Root log consistency. The sequence of roots in the append-only log must be consistent: each root must be reachable from the previous root by the addition of one or more leaves. AffixIO performs a consistency check after each root publication: the new root must produce a valid consistency proof against the previous root (a standard Certificate Transparency consistency proof). Consistency proof failures halt root publication and trigger an operational alert.
Conclusion
Merkle tree audit architecture provides AI governance audit trails with tamper-evidence and independent verifiability that log-based approaches cannot match. The SHA-256 sorted-pair scheme ensures that the same set of governance events always produces the same root. The append-only roots log ensures that no root is deleted or overwritten. The ML-DSA-65 signing ensures that roots remain unforgeable against future quantum attacks. The self-contained verification bundle enables any third party to verify any governance record without querying AffixIO's infrastructure.

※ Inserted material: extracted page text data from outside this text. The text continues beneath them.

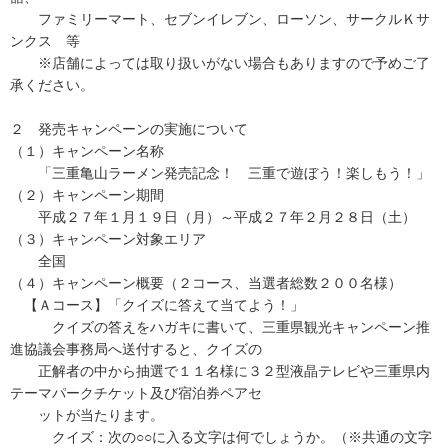
ファミリーマート、セブンイレブン、ローソン、サークルＫサ
ンクス 等
※店舗によっては取り扱いがない場合もありますので予めご了
承ください。
２ 発売キャンペーンの実施について
（１）キャンペーン名称
「三重亀山ラーメン発売記念！ 三重で遊ぼう！楽しもう！」
（２）キャンペーン期間
平成２７年１月１９日（月）～平成２７年２月２８日（土）
（３）キャンペーン対象エリア
全国
（４）キャンペーン概要（２コース、当選者総数２００名様）
【Ａコース】「クイズに答えて当てよう！」
クイズの答えをハガキに書いて、三重県観光キャンペーン推
進協議会事務局へ送付すると、クイズの
正解者の中から抽選で１１名様に３２型液晶テレビや三重県内
テーマパークチケット及び宿泊券ペアセ
ットが当たります。
クイズ：次の○○に入る文字は何でしょうか。（※共通の文字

These are not incremental improvements on log-based audit trails. They represent a qualitative change in what kind of evidence AI governance records constitute. A Merkle-anchored, post-quantum-signed AI governance record is a cryptographic artefact whose integrity is guaranteed by mathematics and verifiable by anyone. This is the appropriate foundation for AI audit trails in regulated contexts where decisions may be challenged years after they were made.
Frequently asked questions
Why sorted-pair Merkle hashing?
Lexicographic ordering removes ambiguity in parent hash computation and matches Certificate Transparency practice.
What does an inclusion proof contain?
The leaf hash, sibling path, and signed root let verifiers recompute the root without AffixIO infrastructure access.
How often are roots signed?
After each batch of proof insertions, with roots published to an append-only log.